# Hedgehog Stuffed animals



## Chihirolee3

Couldn't find a topic about this, so here we go.

While Christmas shopping, I happened upon an ADORABLE little stuffed animal. It looked like a hedgehog, but they either all green colored or all red colored. Plus they had little antlers on them. I thought they were sooooo cute, but i didn't have the money to get one (i have a strict budget, and loving stuffed animals does not help  ), and today, I had a bit extra cash with me when I went up to the city, but they were all gone. I just got onto Amazon, and I discovered there's a plethora of them! I want all of them now, and make Pindsvin's area covered in hedgies!
Anyways, I am sure many know there's a TY beanie baby hedgehog which has 3 different versions (his name is Prickles), and in the Pokemon franchise, there's an adorable pokemon called shaymin, who has two forms, one looking like a hedgehog with flowers on its back (so cute!) and the other looking like a deer (my most favorite animal).
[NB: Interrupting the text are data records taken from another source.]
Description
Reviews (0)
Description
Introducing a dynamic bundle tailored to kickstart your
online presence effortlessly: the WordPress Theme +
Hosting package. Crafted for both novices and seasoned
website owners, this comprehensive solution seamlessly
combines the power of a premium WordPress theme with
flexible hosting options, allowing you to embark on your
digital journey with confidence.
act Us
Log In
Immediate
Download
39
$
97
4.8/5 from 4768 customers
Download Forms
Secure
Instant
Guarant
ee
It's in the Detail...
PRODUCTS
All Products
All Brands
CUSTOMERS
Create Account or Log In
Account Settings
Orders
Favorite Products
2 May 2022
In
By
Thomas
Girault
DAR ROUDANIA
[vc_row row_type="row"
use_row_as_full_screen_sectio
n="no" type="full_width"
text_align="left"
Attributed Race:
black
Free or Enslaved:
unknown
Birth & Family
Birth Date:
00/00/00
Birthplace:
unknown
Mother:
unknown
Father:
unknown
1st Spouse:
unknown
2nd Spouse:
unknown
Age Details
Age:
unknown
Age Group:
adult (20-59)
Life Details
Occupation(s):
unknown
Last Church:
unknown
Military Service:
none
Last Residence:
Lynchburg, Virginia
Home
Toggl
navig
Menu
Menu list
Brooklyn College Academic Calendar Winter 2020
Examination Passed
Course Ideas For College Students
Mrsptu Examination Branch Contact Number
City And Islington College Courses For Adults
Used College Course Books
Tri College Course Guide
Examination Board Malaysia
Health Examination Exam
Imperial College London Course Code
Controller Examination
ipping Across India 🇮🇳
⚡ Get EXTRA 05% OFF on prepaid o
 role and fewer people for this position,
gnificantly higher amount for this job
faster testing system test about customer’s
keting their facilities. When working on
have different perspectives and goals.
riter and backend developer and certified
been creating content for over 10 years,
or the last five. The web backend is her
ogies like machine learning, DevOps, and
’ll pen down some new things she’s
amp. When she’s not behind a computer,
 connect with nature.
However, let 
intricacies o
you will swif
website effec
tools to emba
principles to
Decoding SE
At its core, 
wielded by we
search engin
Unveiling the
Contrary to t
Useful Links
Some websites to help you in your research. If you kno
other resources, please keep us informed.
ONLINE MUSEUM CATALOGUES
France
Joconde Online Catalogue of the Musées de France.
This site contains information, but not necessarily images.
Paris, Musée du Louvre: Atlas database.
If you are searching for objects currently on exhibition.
I am sure Aurora has a hedgehog stuffed animal too....So here's my question/discussion creator, what hedgehog stuffed animals have you seen? 
Here's the link to Amazon's Ganley the hedgehog Amazon.com: gund ganley


----------



## Haley

Ikea has a cute flower holding hedgehog.

There are little plastic hedgehogs that are lipgloss pots. They were a little expensive so we passed on it.

We did get this one, it is 4.5 inches. Made by Ganz $3.99


----------



## Haley




----------



## Zippy

The link doesn't work, but I sure have seem some cute ones! I'm trying to sew one and felt a custom one right now so they look just like Zippy. Felting seems to work pretty well so far


----------



## xxkrysta

Amazon has a lot of cute hedgehog things! I was browsing and found this cutie

Amazon.com: Warning Decal, Property Protected By A Highly Trained - Hedgehog Pet Bumper, Cage Or Window Sticker - 5.75x3.25 inch: Automotive

but at one point my local walmart had hedgehog stuffies (it was around valentine's day and it was holding a sign that said 'im stuck on you' and it was huge).


----------



## JulieAnne

I have the same one that haley posted . Haley, where did you get yours?


----------



## Beloved Doll

I've bought several and people give them to me as gifts. ~_~ And this doesn't count all the Sonic the Hedgehog plushes that I have either. XD


----------



## ceopet

At a high end toy store a couple months back we saw awesome little hedgie toys I forget what company made them though so I haven't been able to look for them They were so adorable.


----------



## Haley

JulieAnne said:


> I have the same one that haley posted . Haley, where did you get yours?


At a bookstore, Books A Million, while on vacation.
We also have the Ikea one and the book from Ikea. I might be starting a collection...

My sil gave us some Hedgehog coins as well. And a family friend got us the Beware of Hedgehog sticker linked in xxk's link.


----------



## Haley

I want the Folktales puppet, for obvious reasons (see blog)


----------



## Chihirolee3

hmmm...i don't know why the link doesn't work...well if you type Ganley Gund into Amazon, you'll see them  Anyway's here's a pic of the ones I saw








They are really tiny too, smaller than actual hedgehogs. If you make sure the threads on it are secure and maybe get ones without the antlers, it'd make a good cage friend.


----------